The spaced-out tread helps the knobs really engage in looser conditions. When the knobs are dispersed, they can really bite into the trail. While there is no doubt tightly spaced knobs roll better, widely spaced ones offer excellent grab. Climbing up steep and sandy pitches was pleasant and confidence-inspiring. The 2.42-inch width provides a nice footprint with a decent contact patch.
The BlackChilli rubber compound felt relatively tacky and supple. When climbing over rock or roots, the rubber felt like it was really conforming to the surface. This was noticeable, especially when compared to some of the harder compounds produced by other companies. The rubber has a high-quality feel.
Braking traction was relatively good but not amazing with the Der Baron. We found it to be predictable, though not quite as impressive as tires with more aggressive tread patterns and taller lugs.
The open tread design is a bit of a double-edged sword. On one hand, it really allows for a few knobs to really engage when you slam on the brakes and it isn't prone to packing with mud when conditions are loamy or wet. On the other, having less tread engaging makes the tire a little more prone to breaking loose, particularly in loose, dry conditions. We found this tire to be best suited for hardpack or loose conditions with a little moisture in the dirt.
The Der Baron offers mediocre rolling speed. If rolling speed is a key concern, this is not the tire for you. We preferred this tire mounted to the front wheel, it would be wise to pair it with a faster rolling rear end.
When examining some of the faster rolling tires on the market, you will notice a key theme: tightly compacted center tread knobs. When the lugs are packed in tightly, there is typically less drag or rolling resistance. When the knobs are open or spaced out like the Der Baron, it adds resistance as the knobs independently make contact with the surface. No amount of ramping of the lugs will help the cause. This could be a decent rear tire in the wet, loam, or looseness where outright rolling speed isn't as important.

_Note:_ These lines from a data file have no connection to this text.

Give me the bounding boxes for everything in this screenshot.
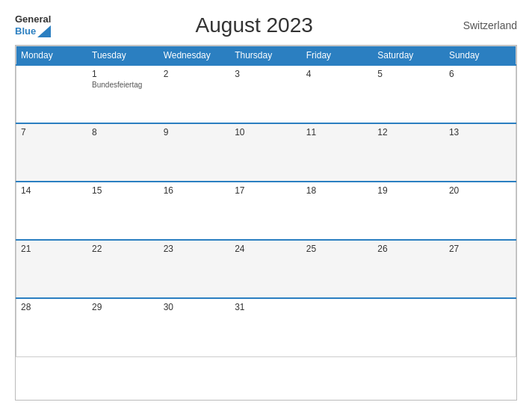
header-thursday: Thursday bbox=[230, 46, 302, 66]
day-cell: 6 bbox=[445, 65, 516, 123]
header-wednesday: Wednesday bbox=[159, 46, 231, 66]
country-label: Switzerland bbox=[457, 19, 517, 31]
day-cell: 1Bundesfeiertag bbox=[87, 65, 159, 123]
day-number: 29 bbox=[92, 302, 155, 312]
day-cell bbox=[445, 298, 516, 356]
day-number: 9 bbox=[164, 127, 226, 137]
day-number: 7 bbox=[21, 127, 83, 137]
day-number: 4 bbox=[306, 69, 369, 79]
day-number: 27 bbox=[449, 244, 511, 254]
page-header: General Blue August 2023 Switzerland bbox=[15, 13, 517, 37]
day-cell: 15 bbox=[87, 182, 159, 240]
day-number: 19 bbox=[377, 185, 440, 196]
day-cell: 17 bbox=[230, 182, 302, 240]
logo-general: General bbox=[15, 13, 51, 25]
day-number: 6 bbox=[449, 69, 511, 79]
day-cell: 4 bbox=[302, 65, 374, 123]
calendar-page: General Blue August 2023 Switzerland Mon… bbox=[0, 0, 532, 411]
calendar-container: Monday Tuesday Wednesday Thursday Friday… bbox=[15, 45, 517, 401]
logo-icon bbox=[37, 25, 51, 37]
week-row-1: 1Bundesfeiertag23456 bbox=[16, 65, 516, 123]
day-number: 25 bbox=[306, 244, 369, 254]
day-number: 20 bbox=[449, 185, 511, 196]
day-cell: 18 bbox=[302, 182, 374, 240]
day-cell bbox=[302, 298, 374, 356]
page-title: August 2023 bbox=[51, 13, 457, 37]
day-cell: 14 bbox=[16, 182, 88, 240]
day-cell: 31 bbox=[230, 298, 302, 356]
day-number: 28 bbox=[21, 302, 83, 312]
calendar-table: Monday Tuesday Wednesday Thursday Friday… bbox=[16, 46, 516, 357]
week-row-3: 14151617181920 bbox=[16, 182, 516, 240]
day-number: 18 bbox=[306, 185, 369, 196]
svg-marker-0 bbox=[37, 25, 51, 37]
day-cell: 21 bbox=[16, 240, 88, 298]
day-cell: 2 bbox=[159, 65, 231, 123]
week-row-4: 21222324252627 bbox=[16, 240, 516, 298]
day-number: 11 bbox=[306, 127, 369, 137]
day-cell: 27 bbox=[445, 240, 516, 298]
day-number: 8 bbox=[92, 127, 155, 137]
day-cell: 13 bbox=[445, 123, 516, 182]
day-cell: 26 bbox=[373, 240, 445, 298]
day-cell: 25 bbox=[302, 240, 374, 298]
day-cell: 5 bbox=[373, 65, 445, 123]
week-row-5: 28293031 bbox=[16, 298, 516, 356]
day-number: 13 bbox=[449, 127, 511, 137]
day-number: 3 bbox=[235, 69, 297, 79]
day-cell: 16 bbox=[159, 182, 231, 240]
day-number: 23 bbox=[164, 244, 226, 254]
day-number: 17 bbox=[235, 185, 297, 196]
day-number: 12 bbox=[377, 127, 440, 137]
day-number: 1 bbox=[92, 69, 155, 79]
logo: General Blue bbox=[15, 13, 51, 37]
day-number: 24 bbox=[235, 244, 297, 254]
day-number: 21 bbox=[21, 244, 83, 254]
day-number: 5 bbox=[377, 69, 440, 79]
day-number: 14 bbox=[21, 185, 83, 196]
header-saturday: Saturday bbox=[373, 46, 445, 66]
header-friday: Friday bbox=[302, 46, 374, 66]
header-monday: Monday bbox=[16, 46, 88, 66]
holiday-label: Bundesfeiertag bbox=[92, 81, 155, 89]
header-sunday: Sunday bbox=[445, 46, 516, 66]
day-number: 10 bbox=[235, 127, 297, 137]
header-tuesday: Tuesday bbox=[87, 46, 159, 66]
day-cell: 10 bbox=[230, 123, 302, 182]
day-cell: 24 bbox=[230, 240, 302, 298]
week-row-2: 78910111213 bbox=[16, 123, 516, 182]
day-number: 31 bbox=[235, 302, 297, 312]
day-cell: 28 bbox=[16, 298, 88, 356]
day-cell: 7 bbox=[16, 123, 88, 182]
day-cell: 30 bbox=[159, 298, 231, 356]
day-number: 22 bbox=[92, 244, 155, 254]
day-cell: 23 bbox=[159, 240, 231, 298]
day-header-row: Monday Tuesday Wednesday Thursday Friday… bbox=[16, 46, 516, 66]
day-number: 26 bbox=[377, 244, 440, 254]
day-cell: 29 bbox=[87, 298, 159, 356]
day-number: 30 bbox=[164, 302, 226, 312]
day-cell: 20 bbox=[445, 182, 516, 240]
day-cell: 12 bbox=[373, 123, 445, 182]
day-cell bbox=[373, 298, 445, 356]
logo-blue: Blue bbox=[15, 25, 36, 37]
day-cell bbox=[16, 65, 88, 123]
day-number: 2 bbox=[164, 69, 226, 79]
day-cell: 9 bbox=[159, 123, 231, 182]
day-cell: 3 bbox=[230, 65, 302, 123]
day-cell: 22 bbox=[87, 240, 159, 298]
day-number: 15 bbox=[92, 185, 155, 196]
day-cell: 11 bbox=[302, 123, 374, 182]
day-number: 16 bbox=[164, 185, 226, 196]
day-cell: 19 bbox=[373, 182, 445, 240]
day-cell: 8 bbox=[87, 123, 159, 182]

We have over 300 miles on our Der Baron test tire. In addition, we rode primarily in the decomposed granite of the Sierra Nevada range. This soil can be particularly harsh on tires, especially the side knobs. Despite many miles of hard riding with this tire mounted both front and rear, we are pleased to say that our Der Baron is in excellent shape. The cornering knobs show less wear than most, and the sidewalls are still in great condition. It is safe to say these offer above-average levels of durability and score well in the longevity metric.

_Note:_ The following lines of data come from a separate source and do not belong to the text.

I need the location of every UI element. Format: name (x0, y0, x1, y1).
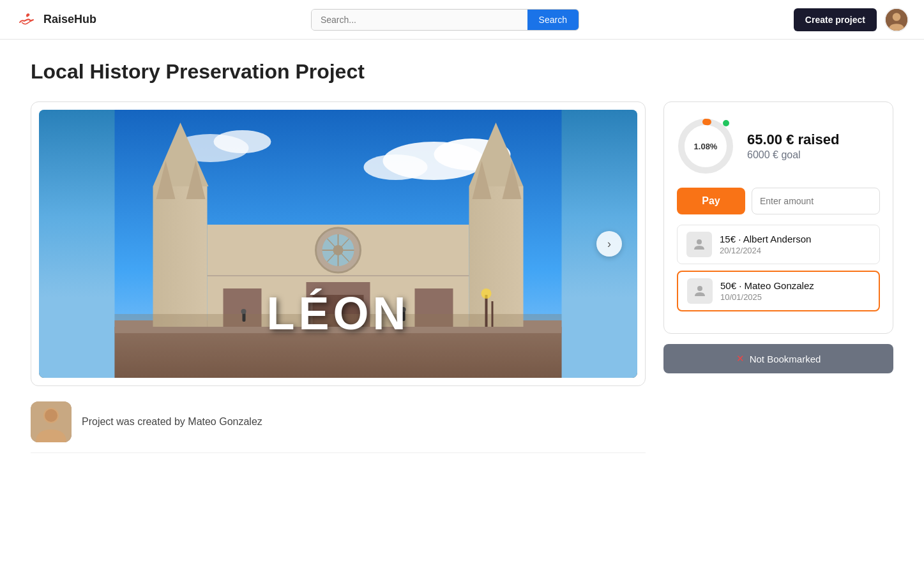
svg-point-6 (364, 154, 428, 180)
svg-point-8 (214, 130, 271, 153)
bookmark-label: Not Bookmarked (750, 354, 821, 364)
navbar: RaiseHub Search Create project (0, 0, 924, 40)
project-image: LÉON › (39, 110, 637, 378)
left-panel: LÉON › Project was created by Mateo Gonz… (31, 101, 646, 453)
donor-row-highlighted: 50€ · Mateo Gonzalez 10/01/2025 (677, 271, 880, 311)
goal-text: 6000 € goal (747, 149, 880, 161)
creator-avatar (31, 401, 72, 442)
creator-text: Project was created by Mateo Gonzalez (82, 416, 262, 428)
donor-date-0: 20/12/2024 (720, 246, 870, 255)
svg-rect-39 (492, 301, 494, 327)
bookmark-x-icon: ✕ (736, 353, 745, 364)
next-image-button[interactable]: › (596, 231, 622, 257)
search-button[interactable]: Search (527, 10, 579, 30)
logo-icon (15, 8, 38, 31)
donor-icon-0 (686, 232, 712, 257)
search-wrapper: Search (311, 9, 579, 31)
funding-card: 1.08% 65.00 € raised 6000 € goal Pay (663, 101, 893, 334)
donor-info-0: 15€ · Albert Anderson 20/12/2024 (720, 234, 870, 255)
create-project-button[interactable]: Create project (794, 8, 877, 31)
donor-date-1: 10/01/2025 (720, 292, 870, 302)
page-title: Local History Preservation Project (31, 60, 893, 84)
main-layout: LÉON › Project was created by Mateo Gonz… (31, 101, 893, 453)
active-dot (723, 120, 729, 126)
pay-button[interactable]: Pay (677, 188, 745, 214)
donor-name-0: 15€ · Albert Anderson (720, 234, 870, 244)
donor-row: 15€ · Albert Anderson 20/12/2024 (677, 225, 880, 264)
city-label: LÉON (266, 287, 409, 340)
svg-point-42 (45, 409, 57, 422)
creator-row: Project was created by Mateo Gonzalez (31, 401, 646, 453)
donor-icon-1 (687, 278, 713, 304)
logo-text: RaiseHub (43, 13, 96, 26)
search-area: Search (107, 9, 784, 31)
search-input[interactable] (312, 10, 527, 30)
raised-amount: 65.00 € raised (747, 131, 880, 148)
svg-point-2 (893, 13, 901, 21)
page: Local History Preservation Project (0, 40, 924, 474)
bookmark-button[interactable]: ✕ Not Bookmarked (663, 344, 893, 373)
svg-point-34 (241, 309, 246, 314)
svg-rect-33 (243, 313, 246, 322)
nav-right: Create project (794, 8, 909, 32)
svg-point-46 (697, 286, 702, 291)
svg-rect-15 (469, 186, 524, 327)
amount-input[interactable] (752, 188, 880, 214)
right-panel: 1.08% 65.00 € raised 6000 € goal Pay (663, 101, 893, 373)
funding-top: 1.08% 65.00 € raised 6000 € goal (677, 117, 880, 175)
avatar-image (886, 9, 907, 31)
donor-name-1: 50€ · Mateo Gonzalez (720, 280, 870, 291)
donor-info-1: 50€ · Mateo Gonzalez 10/01/2025 (720, 280, 870, 302)
logo[interactable]: RaiseHub (15, 8, 96, 31)
svg-point-45 (697, 239, 702, 244)
svg-rect-11 (153, 186, 208, 327)
svg-rect-37 (485, 295, 488, 327)
svg-point-38 (481, 288, 492, 299)
pay-row: Pay (677, 188, 880, 214)
donut-chart: 1.08% (677, 117, 734, 175)
percent-label: 1.08% (694, 142, 718, 151)
avatar[interactable] (884, 8, 909, 32)
donors-list: 15€ · Albert Anderson 20/12/2024 (677, 225, 880, 311)
image-card: LÉON › (31, 101, 646, 386)
funding-info: 65.00 € raised 6000 € goal (747, 131, 880, 161)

Installing the Der Baron wasn't terribly difficult, but it wasn't exactly easy either. The bead was very tight and it required the use of a tire level to coax it onto the rim. Once on the rim, the tight bead actually made it relatively easy to inflate, and we were able to seat the bead with a regular floor pump.

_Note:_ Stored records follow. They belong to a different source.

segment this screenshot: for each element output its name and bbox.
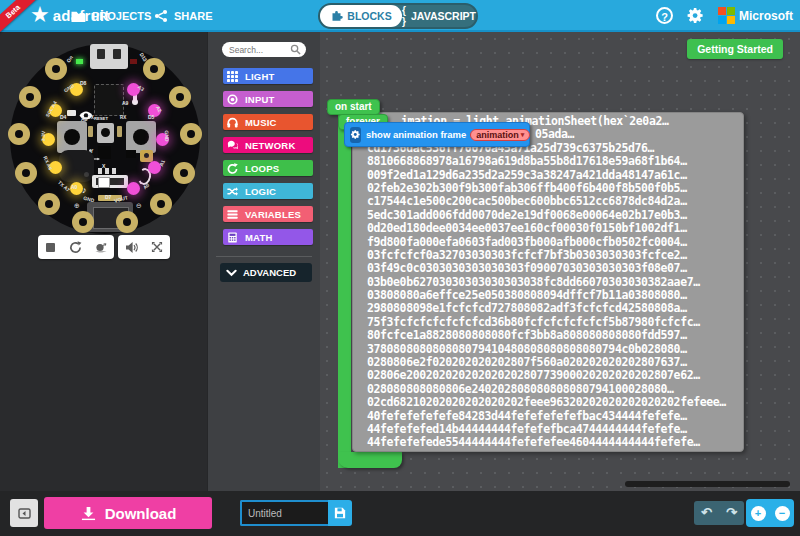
variable-dropdown[interactable]: animation▾ [470,129,530,141]
code-line: 028080808080806e240202808080808080794100… [353,383,743,396]
fullscreen-button[interactable] [146,236,168,258]
undo-button[interactable]: ↶ [694,501,719,525]
microphone [140,150,153,162]
slide-switch[interactable] [92,175,128,188]
zoom-out-button[interactable]: − [775,506,790,521]
forever-block-arm[interactable] [338,114,351,468]
tab-blocks[interactable]: BLOCKS [320,5,402,27]
pad-a3[interactable] [143,58,165,80]
toolbox-category-music[interactable]: MUSIC [223,114,313,130]
toolbox-search [222,42,306,57]
code-line: c17544c1e500c200cac500bec600bbc6512cc687… [353,195,743,208]
pad-gnd[interactable] [72,211,94,233]
toolbox-category-variables[interactable]: VARIABLES [223,206,313,222]
slow-mo-button[interactable] [90,236,112,258]
toolbox-category-advanced[interactable]: ADVANCED [220,263,312,282]
d7-label: D7 [105,194,111,200]
javascript-gray-block[interactable]: imation = light.animationSheet(hex`2e0a2… [352,112,744,452]
speaker-icon [125,241,138,254]
restart-button[interactable] [65,236,87,258]
pad-gnd[interactable] [45,58,67,80]
gear-icon[interactable] [350,127,361,143]
grid-icon [227,70,241,83]
code-line: 009f2ed1a129d6a235d2a259c3a38247a421dda4… [353,169,743,182]
zoom-controls: + − [746,499,794,527]
d4-label: D4 [60,114,66,120]
forever-block-foot[interactable] [338,452,402,468]
horizontal-scrollbar[interactable] [625,481,790,487]
pad-rx-a6[interactable] [15,162,37,184]
save-button[interactable] [328,500,352,526]
bullseye-icon [227,93,241,106]
blocks-workspace[interactable]: Getting Started on start forever imation… [320,32,800,491]
microsoft-logo: Microsoft [718,7,793,24]
pad-vout[interactable] [116,211,138,233]
music-note-icon: ♪ [82,185,87,195]
help-button[interactable]: ? [656,7,673,24]
pad-scl-a4[interactable] [19,86,41,108]
pad-a0[interactable] [150,193,172,215]
on-start-block[interactable]: on start [327,99,380,115]
category-label: LOOPS [245,163,279,174]
pad-a1[interactable] [173,162,195,184]
button-b[interactable] [126,121,156,153]
projects-button[interactable]: PROJECTS [62,0,159,32]
d8-label: D8 [80,80,86,86]
button-a[interactable] [57,121,87,153]
toolbox-category-logic[interactable]: LOGIC [223,183,313,199]
code-line: 378080808080808079410480808080808080794c… [353,343,743,356]
share-label: SHARE [174,10,213,22]
component-chip [126,150,136,158]
share-button[interactable]: SHARE [146,0,221,32]
toolbox-category-network[interactable]: NETWORK [223,137,313,153]
dropdown-caret-icon: ▾ [521,131,525,139]
toolbox-category-input[interactable]: INPUT [223,91,313,107]
stop-button[interactable] [40,236,62,258]
toolbox-category-loops[interactable]: LOOPS [223,160,313,176]
search-input[interactable] [227,44,290,56]
zoom-in-button[interactable]: + [751,506,766,521]
puzzle-icon [330,10,343,22]
plus-mark: ⊕ [74,202,80,210]
project-name-input[interactable] [240,500,328,526]
microsoft-squares-icon [718,7,735,24]
power-led [76,59,83,64]
speaker-component [59,150,94,182]
pad-tx-a7[interactable] [38,193,60,215]
pad-label: 3.3V [40,130,47,141]
processor-chip [94,84,124,116]
redo-button[interactable]: ↷ [719,501,744,525]
tab-javascript[interactable]: { } JAVASCRIPT [402,5,476,27]
project-name-group [240,500,352,526]
code-line: 02cd68210202020202020202feee963202020202… [353,396,743,409]
variable-name: animation [476,130,519,140]
code-line: 40fefefefefefe84283d44fefefefefefbac4344… [353,410,743,423]
settings-button[interactable] [686,6,705,25]
mute-button[interactable] [120,236,142,258]
download-button[interactable]: Download [44,497,212,529]
getting-started-button[interactable]: Getting Started [687,39,783,59]
projects-label: PROJECTS [92,10,151,22]
resistor [88,126,93,137]
pad-gnd[interactable] [180,123,202,145]
toolbox-category-math[interactable]: MATH [223,229,313,245]
on-start-label: on start [335,101,372,112]
d13-led [130,59,137,64]
chat-icon [227,139,241,152]
show-animation-frame-label: show animation frame [366,129,466,140]
collapse-simulator-button[interactable] [10,499,38,527]
show-animation-frame-block[interactable]: show animation frame animation▾ [344,122,530,147]
restart-icon [69,241,82,254]
code-line: 03fcfcfcf0a32703030303fcfcf7bf3b03030303… [353,249,743,262]
reset-button[interactable] [97,123,114,143]
loop-icon [227,162,241,175]
toolbox-category-light[interactable]: LIGHT [223,68,313,84]
code-line: f9d800fa000efa0603fad003fb000afb000cfb05… [353,236,743,249]
code-line: 2980808098e1fcfcfcd727808082adf3fcfcfcd4… [353,302,743,315]
blocks-label: BLOCKS [347,10,391,22]
pad-3-3v[interactable] [8,123,30,145]
pad-a2[interactable] [169,86,191,108]
braces-icon: { } [402,5,407,27]
pad-label: A2 [155,105,163,114]
usb-connector [90,44,128,69]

We found the Der Baron to be an average value. There are some fantastic tires on the market that offer more well-rounded performance at a lower price. That said, the lifespan of the Der Baron should be pretty lengthy and this can help justify the slightly higher price tag.
The Continental Der Baron is a solid tire best suited for duties on the front wheel. It offers a user-friendly experience and doesn't require an aggressive rider. Cornering abilities are solid and all-around traction was relatively good. This tire worked especially well on looser surfaces and the open spacing of the tread should play well with some moisture in the dirt. Given the price tag, we find it hard to recommend this tire over some of the competition.
Continental makes the Der Baron Projekt tire in the three most common diameters, 26-inch, 27.5-inch, and the 29-inch we tested. It comes in a 2.4-inch width for all three diameters, as well as a 2.6-inch in 27.5.